At the quarterly meeting, the CEO selected a name at random from each monthly bucket. When our CEO pulled the paper from each month he announced the winner—me. I won all three drawings in a row. Each prize was a $100 Amex Traveler’s check. I won all $300. The CEO was super-annoyed that I had somehow “hacked” the drawing process. He had to say my name onstage three times in a row and give me $100 each time.
It wasn’t hacking, it was stacking—stuffing, really—but he didn’t appreciate the distinction and was visibly annoyed, which kind of made me a minor legend among the other engineers. They didn’t realize just HOW MANY resumes I managed to score. If the CEO didn’t know my name before he never forgot it after that.
Following his building expression of annoyance onstage, they changed the rule so that the same person couldn’t win each time. This of course disincentivized me from submitting resumes as they came in. To guarantee at least one month’s win, I’d hold them all back and submit them all at once. This screwed the company AND the candidates, as they didn’t get access to candidates in a timely manner. By the time they called to interview, the candidates already had other interviews and even offers. Each time they changed the “rule” they just screwed themselves more.
I took that boyfriend to a fancy pants Michelin three-star restaurant and we spent the whole $300—and maybe more—on fine food and champagne.
39. They Are The Rulebook
I had a cooking class in high school, and had a few rules put in place that had to do with me.
First one was put in place by the school, not the teacher. It was that when using the blender, food had to be cut up to be no bigger than an ice cube. The recipe called for ground turkey meat. The teacher supplied us with a complete portion of turkey. When we said it wouldn't work, she told us to use it anyway, which resulted in us putting two of them, with whatever else we had, in the blender, which burned out the motor, almost catching the blender on fire.
Second was that all choices would be eliminated. We used to be able to pick from certain options. For example, if it was baking a dessert, we might be able to choose from a few different types of cookies or cake. Well, the teacher didn't like my choice because I was the only one to pick that particular item, and she would have to order stuff that wouldn't get used up. I argued that she made the options, and gave me the choice, so if she didn't like it, she had nobody to blame but herself. She eventually just told us what to make. This didn't last long, because that wasn't the approved curriculum.
Another rule made by the school, and not the teacher, was implemented because of my group. In class, we split into different work groups. I was the only grade 12 in class—we didn't have many people, so they combined a class—so I was on my own. A few of the girls, and one of the other guys, abandoned their groups to work with me because their partners were being immature and bringing down their grades. We stayed with my grade 12 projects—I'm not sure what the difference was, but there was a difference. They said they should get a grade 12 credit. Teacher thought they should get a grade 10 or 11 credit because that's what grade they're in. Principal agreed that they're doing grade 12 work, so they should get a grade 12 credit.

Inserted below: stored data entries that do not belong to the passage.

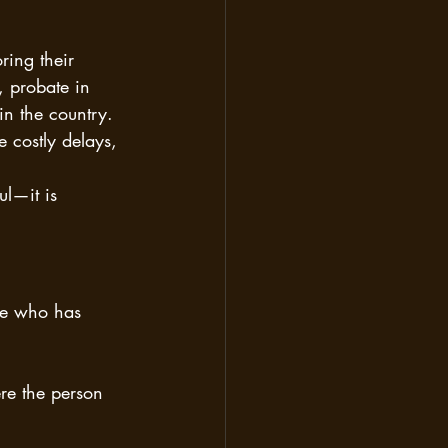
ing their 
 probate in 
in the country. 
 costly delays, 
ful—it is 
one who has 
re the person 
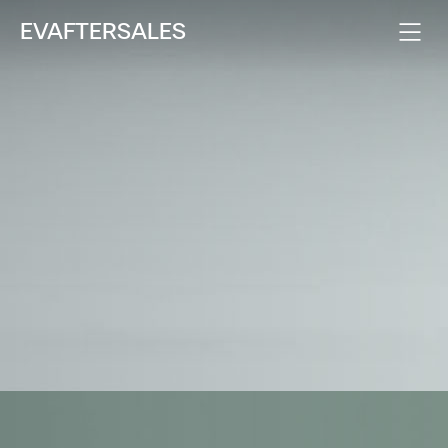
EVAFTERSALES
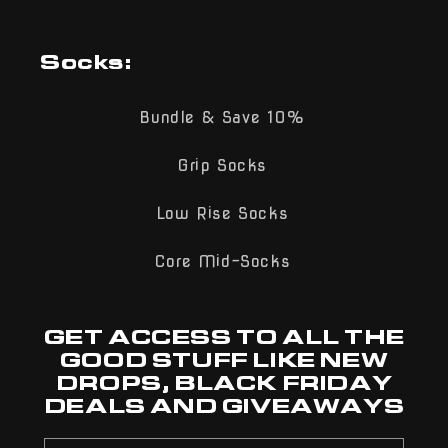
Socks:
Bundle & Save 10%
Grip Socks
Low Rise Socks
Core Mid-Socks
GET ACCESS TO ALL THE
GOOD STUFF LIKE NEW
DROPS, BLACK FRIDAY
DEALS AND GIVEAWAYS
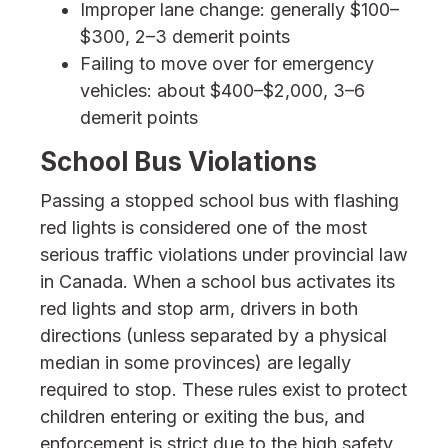
Improper lane change: generally $100–
$300, 2–3 demerit points
Failing to move over for emergency
vehicles: about $400–$2,000, 3–6
demerit points
School Bus Violations
Passing a stopped school bus with flashing
red lights is considered one of the most
serious traffic violations under provincial law
in Canada. When a school bus activates its
red lights and stop arm, drivers in both
directions (unless separated by a physical
median in some provinces) are legally
required to stop. These rules exist to protect
children entering or exiting the bus, and
enforcement is strict due to the high safety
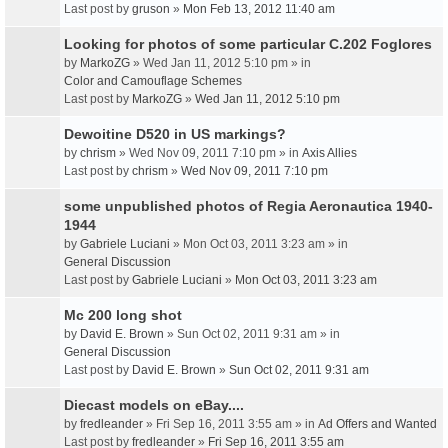
Last post by
gruson
»
Mon Feb 13, 2012 11:40 am
Looking for photos of some particular C.202 Foglores
by
MarkoZG
» Wed Jan 11, 2012 5:10 pm » in
Color and Camouflage Schemes
Last post by
MarkoZG
»
Wed Jan 11, 2012 5:10 pm
Dewoitine D520 in US markings?
by
chrism
» Wed Nov 09, 2011 7:10 pm » in
Axis Allies
Last post by
chrism
»
Wed Nov 09, 2011 7:10 pm
some unpublished photos of Regia Aeronautica 1940-
1944
by
Gabriele Luciani
» Mon Oct 03, 2011 3:23 am » in
General Discussion
Last post by
Gabriele Luciani
»
Mon Oct 03, 2011 3:23 am
Mc 200 long shot
by
David E. Brown
» Sun Oct 02, 2011 9:31 am » in
General Discussion
Last post by
David E. Brown
»
Sun Oct 02, 2011 9:31 am
Diecast models on eBay....
by
fredleander
» Fri Sep 16, 2011 3:55 am » in
Ad Offers and Wanted
Last post by
fredleander
»
Fri Sep 16, 2011 3:55 am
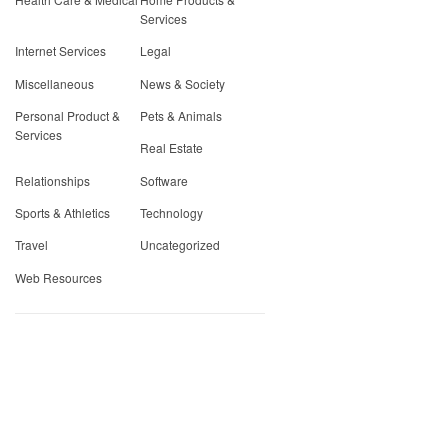
Services
Internet Services
Legal
Miscellaneous
News & Society
Personal Product &
Pets & Animals
Services
Real Estate
Relationships
Software
Sports & Athletics
Technology
Travel
Uncategorized
Web Resources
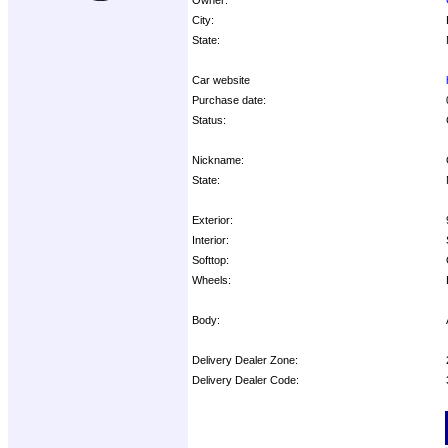
City:
State:
Car website
Purchase date:
Status:
Nickname:
State:
Exterior:
Interior:
Softtop:
Wheels:
Body:
Delivery Dealer Zone:
Delivery Dealer Code:
Options:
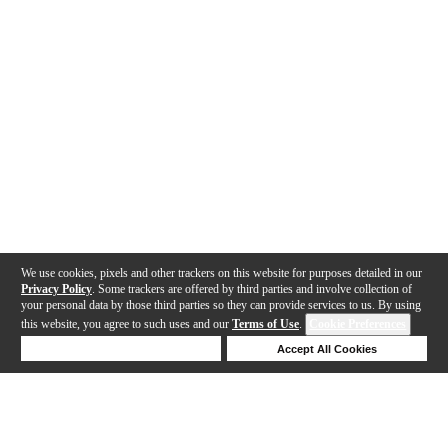
We use cookies, pixels and other trackers on this website for purposes detailed in our
Privacy Policy
. Some trackers are offered by third parties and involve collection of
your personal data by those third parties so they can provide services to us. By using
this website, you agree to such uses and our
Terms of Use
.
Cookie Preferences
Deny Cookies
Accept All Cookies
Help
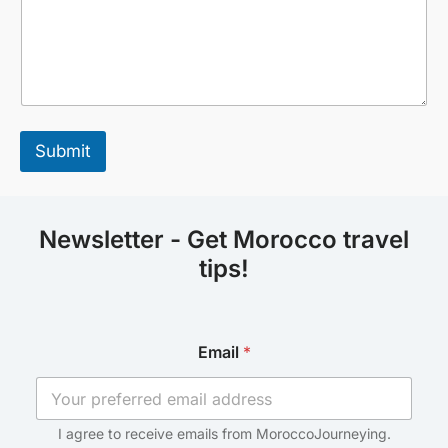
Submit
Newsletter - Get Morocco travel
tips!
*
Email
*
E
m
a
i
l
I agree to receive emails from MoroccoJourneying.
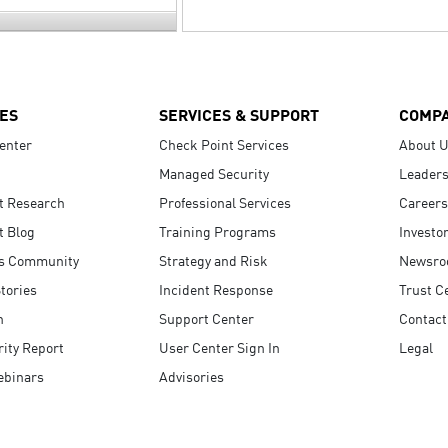
ES
SERVICES & SUPPORT
COMP
enter
Check Point Services
About 
Managed Security
Leaders
t Research
Professional Services
Careers
t Blog
Training Programs
Investo
s Community
Strategy and Risk
Newsr
tories
Incident Response
Trust C
n
Support Center
Contact
ity Report
User Center Sign In
Legal
ebinars
Advisories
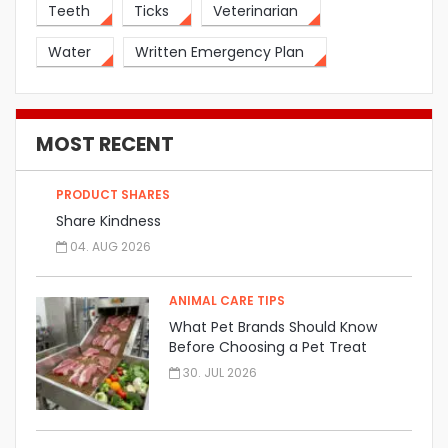
Teeth
Ticks
Veterinarian
Water
Written Emergency Plan
MOST RECENT
PRODUCT SHARES
Share Kindness
04. AUG 2026
ANIMAL CARE TIPS
What Pet Brands Should Know
Before Choosing a Pet Treat
Manufacturer
30. JUL 2026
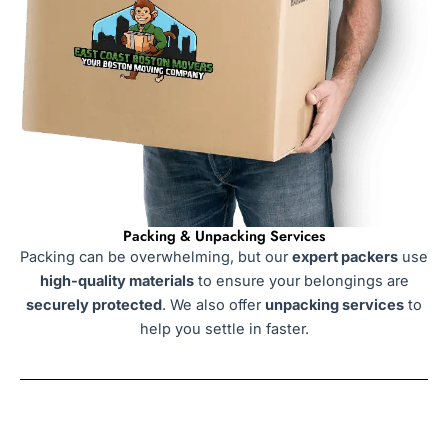
Packing & Unpacking Services
Packing can be overwhelming, but our
expert packers
use
high-quality materials
to ensure your belongings are
securely protected
. We also offer
unpacking services
to
help you settle in faster.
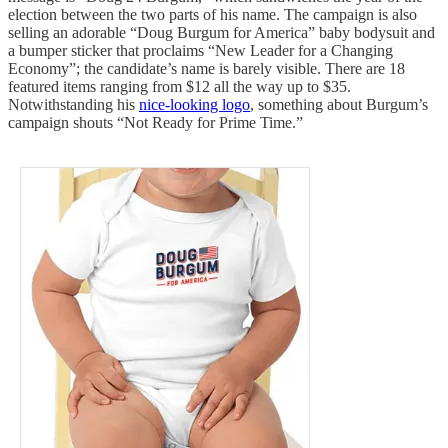
election between the two parts of his name. The campaign is also
selling an adorable “Doug Burgum for America” baby bodysuit and
a bumper sticker that proclaims “New Leader for a Changing
Economy”; the candidate’s name is barely visible. There are 18
featured items ranging from $12 all the way up to $35.
Notwithstanding his
nice-looking logo
, something about Burgum’s
campaign shouts “Not Ready for Prime Time.”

This teacher obviously didn't like me much for all the BS I put her through, and I like to think I was at least partially responsible for her retirement the next year.
40. Dangerous Amount Of Detail
My high school used to have a drug project where we’d have to give a presentation on a certain drug. There was a little thing on how it’s made, like in a lab or as a plant or whatever. I misunderstood how in depth that part was supposed to be. To summarize, I took 15 minutes to instruct the entire freshman health class on manufacturing illicit black tar substances, featuring a comprehensive PowerPoint presentation.
They don’t have that part of the project anymore.